§ **EXTRACTED MATERIAL**
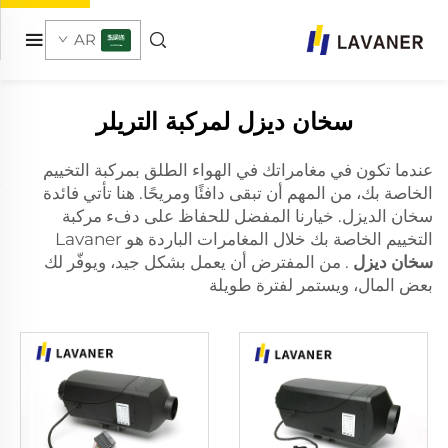
AR
سخان ديزل لمركبة التريلر
عندما تكون في مغامراتك في الهواء الطلق بمركبة التخييم
الخاصة بك، من المهم أن تبقى دافئًا ومريحًا. هنا تأتي فائدة
سخان الديزل. خيارنا المفضل للحفاظ على دفء مركبة
التخييم الخاصة بك خلال المغامرات الباردة هو Lavaner
سخان ديزل
. من المفترض أن يعمل بشكل جيد، ويوفّر لك
بعض المال، ويستمر لفترة طويلة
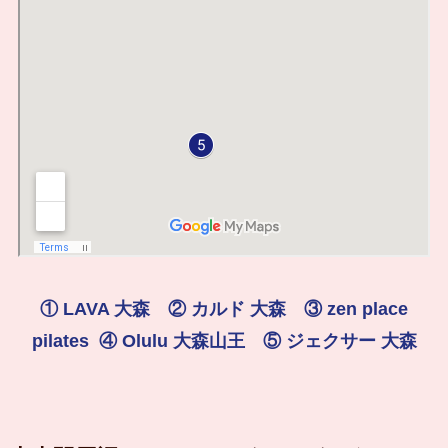
① LAVA 大森 ② カルド 大森 ③ zen place
pilates
④ Olulu 大森山王 ⑤ ジェクサー 大森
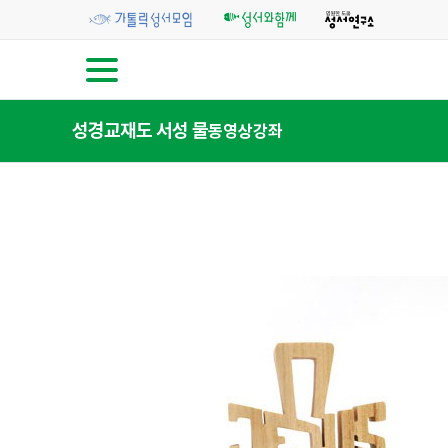
성경교재
도 서
성 물
동영상강좌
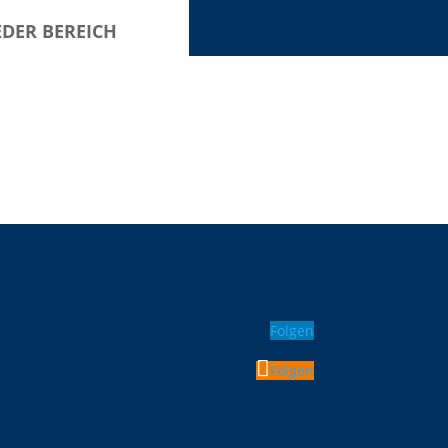
EDER BEREICH
Folgen
Folgen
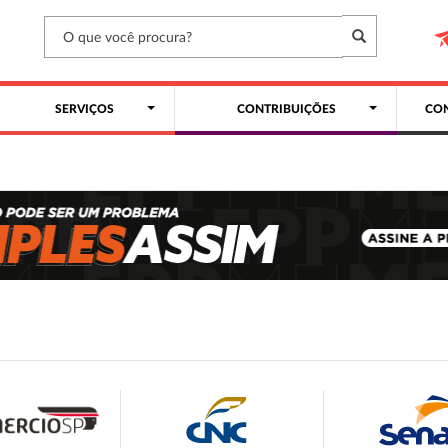
SERVIÇOS
CONTRIBUIÇÕES
CON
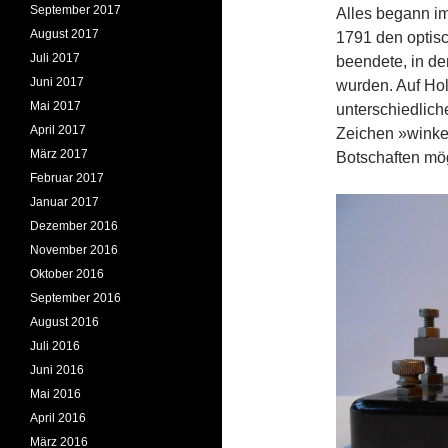
September 2017
Alles begann i
August 2017
1791 den optisc
Juli 2017
beendete, in de
Juni 2017
wurden. Auf Ho
Mai 2017
unterschiedlic
April 2017
Zeichen »winke
März 2017
Botschaften mög
Februar 2017
Januar 2017
Dezember 2016
November 2016
Oktober 2016
September 2016
August 2016
Juli 2016
Juni 2016
Mai 2016
April 2016
März 2016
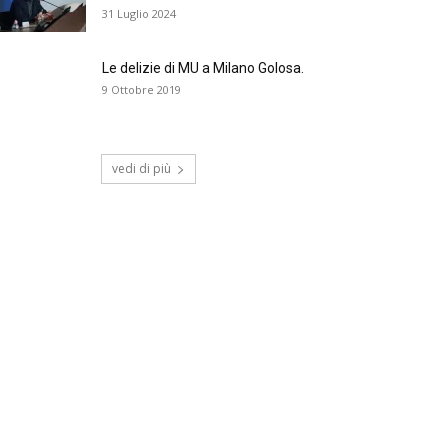
31 Luglio 2024
Le delizie di MU a Milano Golosa.
9 Ottobre 2019
vedi di più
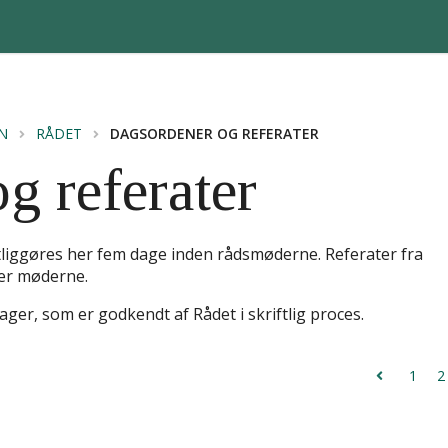
N
RÅDET
DAGSORDENER OG REFERATER
g referater
liggøres her fem dage inden rådsmøderne. Referater fra
ter møderne.
ager, som er godkendt af Rådet i skriftlig proces.
1
2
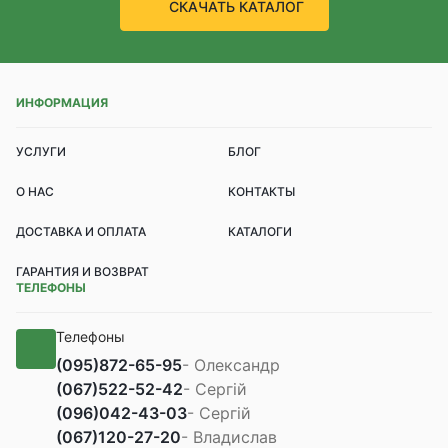
СКАЧАТЬ КАТАЛОГ
ИНФОРМАЦИЯ
УСЛУГИ
БЛОГ
О НАС
КОНТАКТЫ
ДОСТАВКА И ОПЛАТА
КАТАЛОГИ
ГАРАНТИЯ И ВОЗВРАТ
ТЕЛЕФОНЫ
Телефоны
(095)
872-65-95
- Олександр
(067)
522-52-42
- Сергій
(096)
042-43-03
- Сергій
(067)
120-27-20
- Владислав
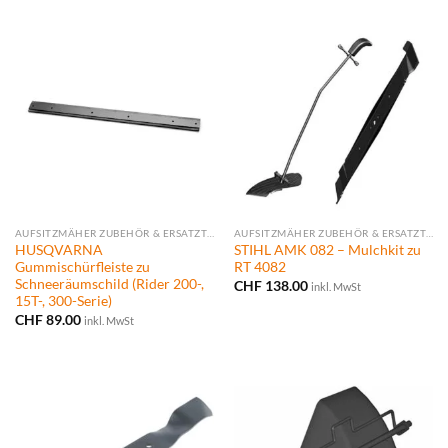
AUFSITZMÄHER ZUBEHÖR & ERSATZTEILE
AUFSITZMÄHER ZUBEHÖR & ERSATZTEILE
HUSQVARNA
STIHL AMK 082 – Mulchkit zu
Gummischürfleiste zu
RT 4082
Schneeräumschild (Rider 200-,
CHF
138.00
inkl. MwSt
15T-, 300-Serie)
CHF
89.00
inkl. MwSt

§ **PROMPT**
Please retype the lines from the one that contains "جيد، ويوفّر لك" to the final line of the records, both included, exactly as written and without any pictures.

§ **WRITTEN ANSWER**
. من المفترض أن يعمل بشكل جيد، ويوفّر لك
بعض المال، ويستمر لفترة طويلة
① LAVA 大森 ② カルド 大森 ③ zen place
pilates
④ Olulu 大森山王 ⑤ ジェクサー 大森
성경교재
도 서
성 물
동영상강좌
EDER BEREICH
Folgen
Folgen
SERVIÇOS
CONTRIBUIÇÕES
CON
September 2017
Alles begann i
August 2017
1791 den optisc
Juli 2017
beendete, in de
Juni 2017
wurden. Auf Ho
Mai 2017
unterschiedlic
April 2017
Zeichen »winke
März 2017
Botschaften mög
Februar 2017
Januar 2017
Dezember 2016
November 2016
Oktober 2016
September 2016
August 2016
Juli 2016
Juni 2016
Mai 2016
April 2016
März 2016
31 Luglio 2024
Le delizie di MU a Milano Golosa.
9 Ottobre 2019
vedi di più
N
RÅDET
DAGSORDENER OG REFERATER
g referater
liggøres her fem dage inden rådsmøderne. Referater fra
ter møderne.
ager, som er godkendt af Rådet i skriftlig proces.
1
2
СКАЧАТЬ КАТАЛОГ
ИНФОРМАЦИЯ
УСЛУГИ
БЛОГ
О НАС
КОНТАКТЫ
ДОСТАВКА И ОПЛАТА
КАТАЛОГИ
ГАРАНТИЯ И ВОЗВРАТ
ТЕЛЕФОНЫ
Телефоны
(095)
872-65-95
- Олександр
(067)
522-52-42
- Сергій
(096)
042-43-03
- Сергій
(067)
120-27-20
- Владислав
AUFSITZMÄHER ZUBEHÖR & ERSATZTEILE
AUFSITZMÄHER ZUBEHÖR & ERSATZTEILE
HUSQVARNA
STIHL AMK 082 – Mulchkit zu
Gummischürfleiste zu
RT 4082
Schneeräumschild (Rider 200-,
CHF
138.00
inkl. MwSt
15T-, 300-Serie)
CHF
89.00
inkl. MwSt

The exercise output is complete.